PROBLEM DESCRIPTION
Output the run of lines that opens with the first line of the material below and closes with the line containing "List the benefits", both included, and drop the pictures.
== DATASET CONTENT ==
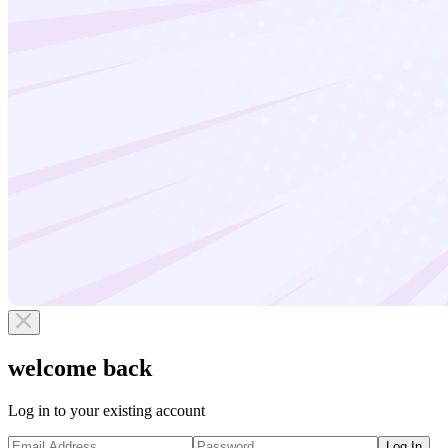
welcome back
Log in to your existing account
Log In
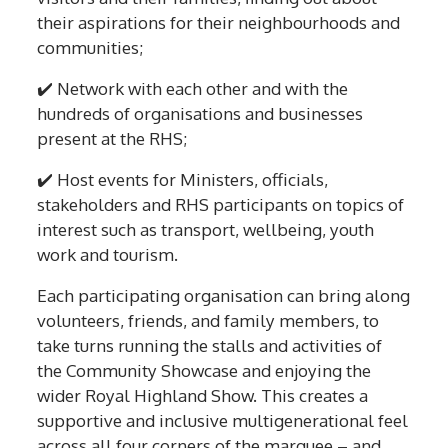
their aspirations for their neighbourhoods and
communities;
✔️ Network with each other and with the
hundreds of organisations and businesses
present at the RHS;
✔️ Host events for Ministers, officials,
stakeholders and RHS participants on topics of
interest such as transport, wellbeing, youth
work and tourism.
Each participating organisation can bring along
volunteers, friends, and family members, to
take turns running the stalls and activities of
the Community Showcase and enjoying the
wider Royal Highland Show. This creates a
supportive and inclusive multigenerational feel
across all four corners of the marquee – and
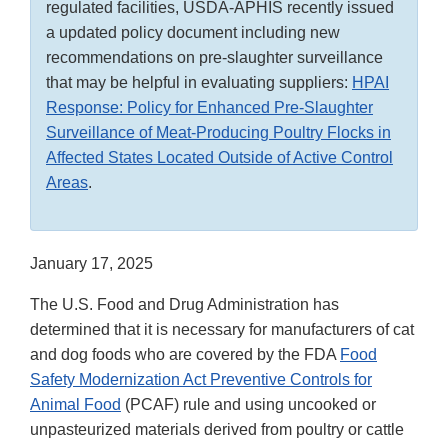
regulated facilities, USDA-APHIS recently issued
a updated policy document including new
recommendations on pre-slaughter surveillance
that may be helpful in evaluating suppliers:
HPAI
Response: Policy for Enhanced Pre-Slaughter
Surveillance of Meat-Producing Poultry Flocks in
Affected States Located Outside of Active Control
Areas
.
January 17, 2025
The U.S. Food and Drug Administration has
determined that it is necessary for manufacturers of cat
and dog foods who are covered by the FDA
Food
Safety Modernization Act Preventive Controls for
Animal Food
(PCAF) rule and using uncooked or
unpasteurized materials derived from poultry or cattle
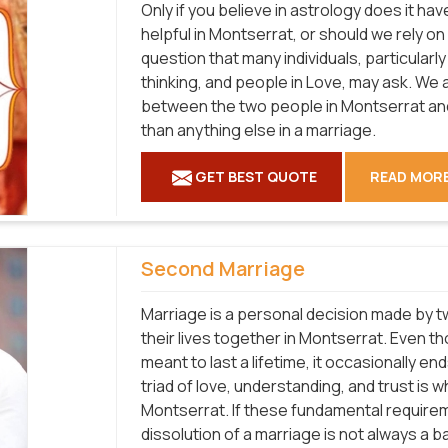
Only if you believe in astrology does it hav
helpful in Montserrat, or should we rely o
question that many individuals, particular
thinking, and people in Love, may ask. We a
between the two people in Montserrat and
than anything else in a marriage.
GET BEST QUOTE
READ MOR
Second Marriage
Marriage is a personal decision made by tw
their lives together in Montserrat. Even t
meant to last a lifetime, it occasionally en
triad of love, understanding, and trust is w
Montserrat. If these fundamental requirem
dissolution of a marriage is not always a b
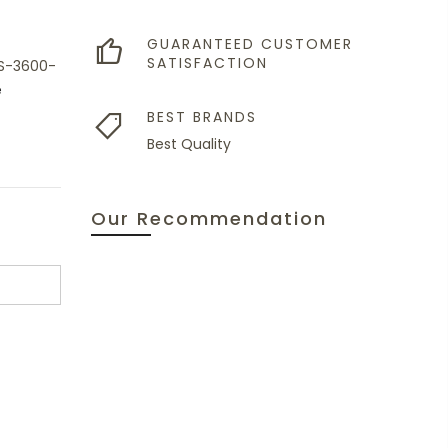
GUARANTEED CUSTOMER
SATISFACTION
XS-3600-
e
BEST BRANDS
Best Quality
Our Recommendation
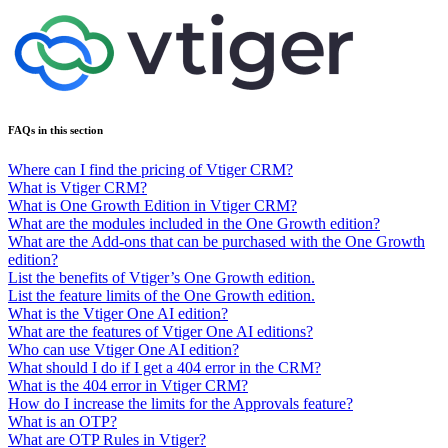
FAQs in this section
Where can I find the pricing of Vtiger CRM?
What is Vtiger CRM?
What is One Growth Edition in Vtiger CRM?
What are the modules included in the One Growth edition?
What are the Add-ons that can be purchased with the One Growth
edition?
List the benefits of Vtiger’s One Growth edition.
List the feature limits of the One Growth edition.
What is the Vtiger One AI edition?
What are the features of Vtiger One AI editions?
Who can use Vtiger One AI edition?
What should I do if I get a 404 error in the CRM?
What is the 404 error in Vtiger CRM?
How do I increase the limits for the Approvals feature?
What is an OTP?
What are OTP Rules in Vtiger?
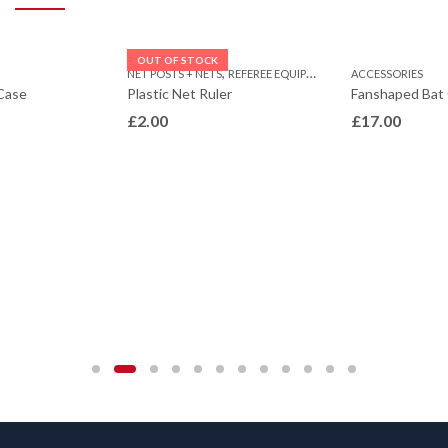
OUT OF STOCK
,
NET POSTS + NETS
REFEREE EQUIPMENT
ACCESSORIES
Case
Plastic Net Ruler
Fanshaped Bat
£
2.00
£
17.00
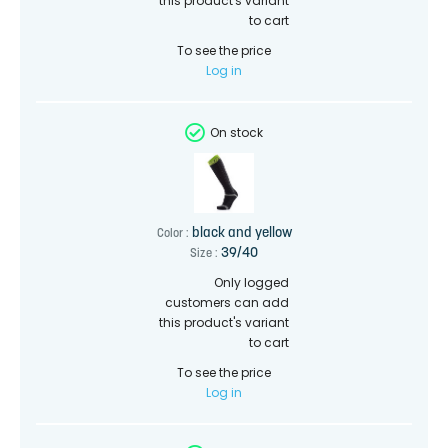
this product's variant
to cart
To see the price
Log in
On stock
black and yellow
Color :
39/40
Size :
Only logged
customers can add
this product's variant
to cart
To see the price
Log in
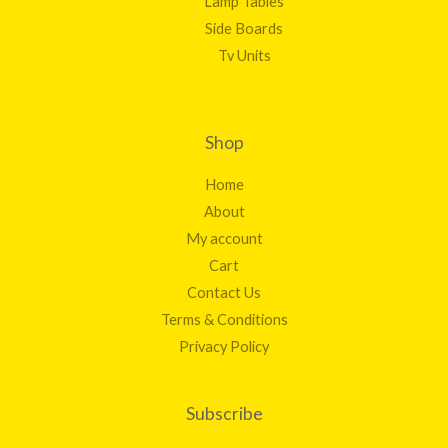
Lamp Tables
Side Boards
Tv Units
Shop
Home
About
My account
Cart
Contact Us
Terms & Conditions
Privacy Policy
Subscribe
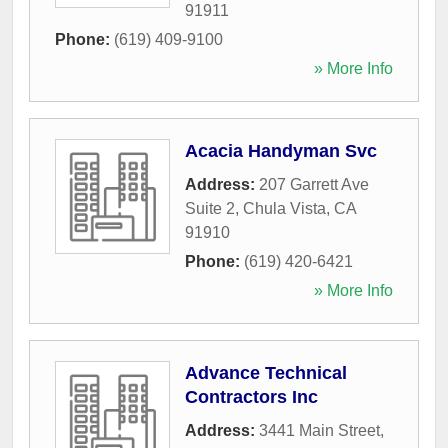
91911
Phone:
(619) 409-9100
» More Info
Acacia Handyman Svc
Address:
207 Garrett Ave
Suite 2
,
Chula Vista
,
CA
91910
Phone:
(619) 420-6421
» More Info
Advance Technical
Contractors Inc
Address:
3441 Main Street
,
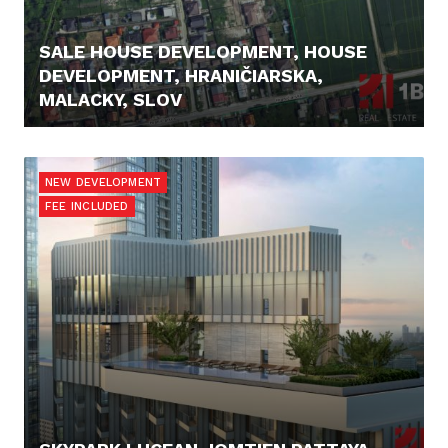
SALE HOUSE DEVELOPMENT, HOUSE
DEVELOPMENT, HRANIČIARSKA,
MALACKY, SLOV
289.000,- €
NEW DEVELOPMENT
FEE INCLUDED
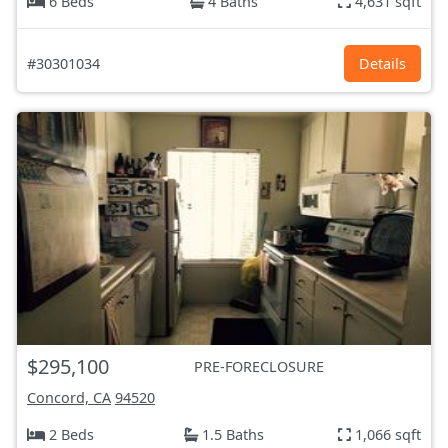
6 Beds
4 Baths
4,631 sqft
#30301034
Details
$295,100
PRE-FORECLOSURE
Concord, CA
94520
2 Beds
1.5 Baths
1,066 sqft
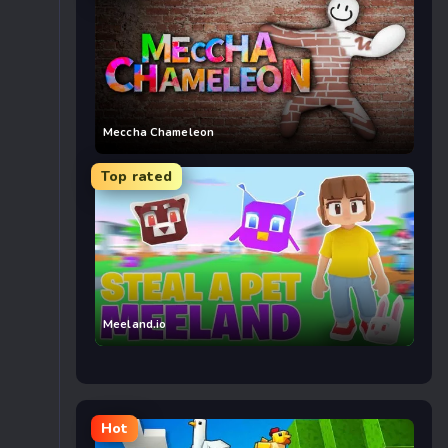
Meccha Chameleon
Top rated
Meeland.io
Hot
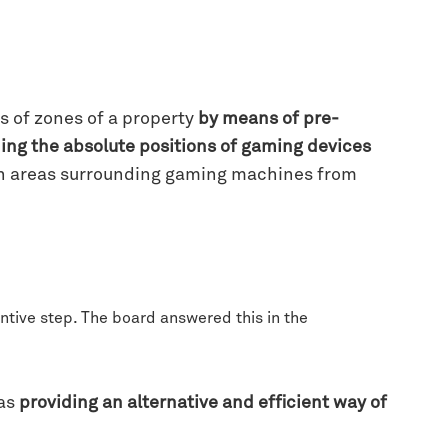
s of zones of a property
by means of pre-
ning the absolute positions of gaming devices
 in areas surrounding gaming machines from
entive step. The board answered this in the
 as
providing an alternative and efficient way of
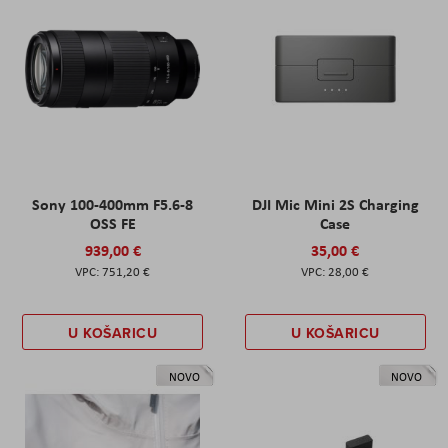
Sony 100-400mm F5.6-8
DJI Mic Mini 2S Charging
OSS FE
Case
939,00 €
35,00 €
751,20 €
28,00 €
U KOŠARICU
U KOŠARICU
NOVO
NOVO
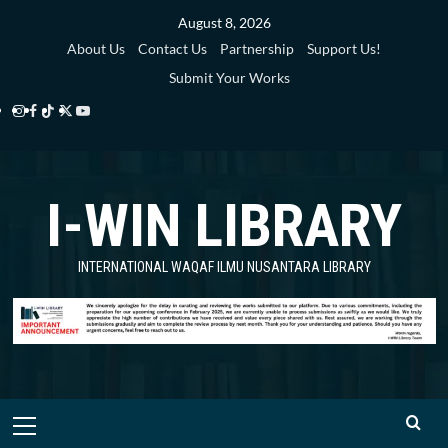
Skip
August 8, 2026
to
About Us
Contact Us
Partnership
Support Us!
content
Submit Your Works
Instagram
Facebook
TikTok
Twitter
YouTube
i-
i-
i-
i-
i-
WIN
WIN
WIN
WIN
WIN
I-WIN LIBRARY
Library
Library
Library
Library
Library
INTERNATIONAL WAQAF ILMU NUSANTARA LIBRARY
Primary
Menu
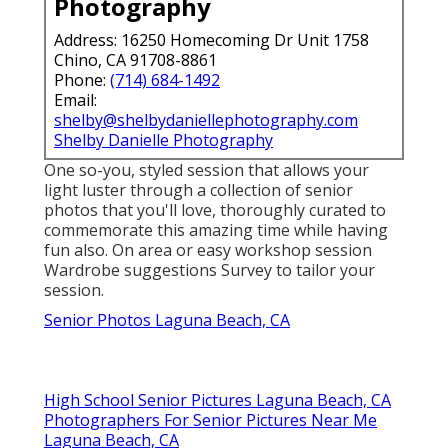
Photography
Address: 16250 Homecoming Dr Unit 1758
Chino, CA 91708-8861
Phone:
(714) 684-1492
Email:
shelby@shelbydaniellephotography.com
Shelby Danielle Photography
One so-you, styled session that allows your
light luster through a collection of senior
photos that you'll love, thoroughly curated to
commemorate this amazing time while having
fun also. On area or easy workshop session
Wardrobe suggestions Survey to tailor your
session.
Senior Photos Laguna Beach, CA
High School Senior Pictures Laguna Beach, CA
Photographers For Senior Pictures Near Me
Laguna Beach, CA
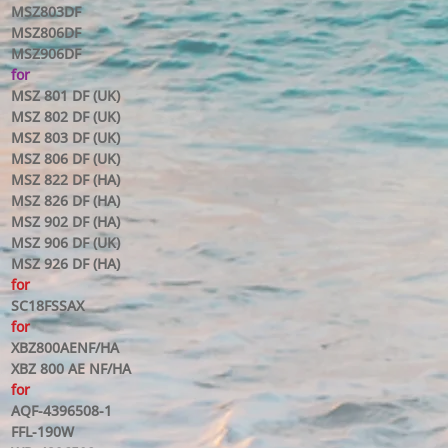
MSZ803DF
MSZ806DF
MSZ906DF
for
MSZ 801 DF (UK)
MSZ 802 DF (UK)
MSZ 803 DF (UK)
MSZ 806 DF (UK)
MSZ 822 DF (HA)
MSZ 826 DF (HA)
MSZ 902 DF (HA)
MSZ 906 DF (UK)
MSZ 926 DF (HA)
for
SC18FSSAX
for
XBZ800AENF/HA
XBZ 800 AE NF/HA
for
AQF-4396508-1
FFL-190W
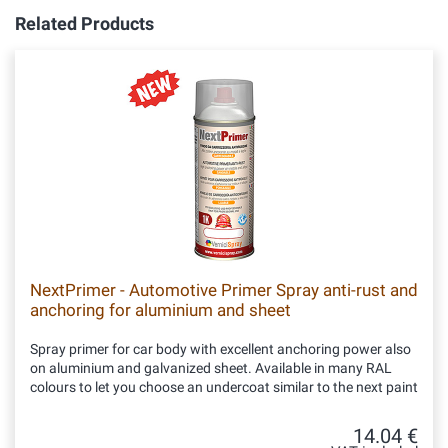
Related Products
NextPrimer - Automotive Primer Spray anti-rust and
anchoring for aluminium and sheet
Spray primer for car body with excellent anchoring power also
on aluminium and galvanized sheet. Available in many RAL
colours to let you choose an undercoat similar to the next paint
14.04 €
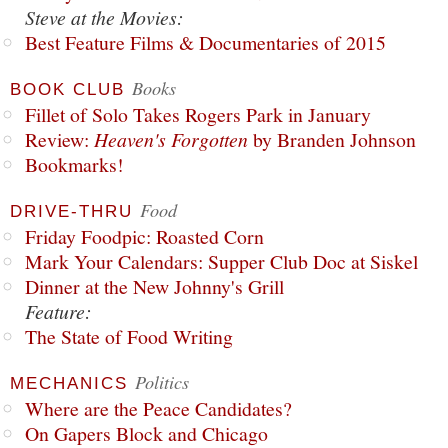
Steve at the Movies:
Best Feature Films & Documentaries of 2015
Books
BOOK CLUB
Fillet of Solo Takes Rogers Park in January
Review:
Heaven's Forgotten
by Branden Johnson
Bookmarks!
Food
DRIVE-THRU
Friday Foodpic: Roasted Corn
Mark Your Calendars: Supper Club Doc at Siskel
Dinner at the New Johnny's Grill
Feature:
The State of Food Writing
Politics
MECHANICS
Where are the Peace Candidates?
On Gapers Block and Chicago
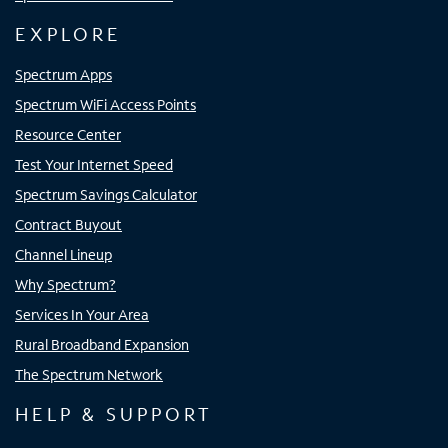
EXPLORE
Spectrum Apps
Spectrum WiFi Access Points
Resource Center
Test Your Internet Speed
Spectrum Savings Calculator
Contract Buyout
Channel Lineup
Why Spectrum?
Services In Your Area
Rural Broadband Expansion
The Spectrum Network
HELP & SUPPORT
===
SOLUTION TO THE PROBLEM
welcome back
Log in to your existing account
Log In
their aspirations for their neighbourhoods and
communities;
✔️ Network with each other and with the
hundreds of organisations and businesses
present at the RHS;
✔️ Host events for Ministers, officials,
stakeholders and RHS participants on topics of
interest such as transport, wellbeing, youth
work and tourism.
Each participating organisation can bring along
volunteers, friends, and family members, to
take turns running the stalls and activities of
the Community Showcase and enjoying the
wider Royal Highland Show. This creates a
supportive and inclusive multigenerational feel
across all four corners of the marquee – and
regulated facilities, USDA-APHIS recently issued
a updated policy document including new
recommendations on pre-slaughter surveillance
that may be helpful in evaluating suppliers:
HPAI
Response: Policy for Enhanced Pre-Slaughter
Surveillance of Meat-Producing Poultry Flocks in
Affected States Located Outside of Active Control
Areas
.
January 17, 2025
The U.S. Food and Drug Administration has
determined that it is necessary for manufacturers of cat
and dog foods who are covered by the FDA
Food
Safety Modernization Act Preventive Controls for
Animal Food
(PCAF) rule and using uncooked or
unpasteurized materials derived from poultry or cattle
Only if you believe in astrology does it hav
helpful in Montserrat, or should we rely o
question that many individuals, particular
thinking, and people in Love, may ask. We a
between the two people in Montserrat and
than anything else in a marriage.
GET BEST QUOTE
READ MOR
Second Marriage
Marriage is a personal decision made by tw
their lives together in Montserrat. Even t
meant to last a lifetime, it occasionally en
triad of love, understanding, and trust is w
Montserrat. If these fundamental requirem
dissolution of a marriage is not always a b
GUARANTEED CUSTOMER
SATISFACTION
XS-3600-
e
BEST BRANDS
Best Quality
Our Recommendation
FAQs in this section
Where can I find the pricing of Vtiger CRM?
What is Vtiger CRM?
What is One Growth Edition in Vtiger CRM?
What are the modules included in the One Growth edition?
What are the Add-ons that can be purchased with the One Growth
edition?
List the benefits of Vtiger’s One Growth edition.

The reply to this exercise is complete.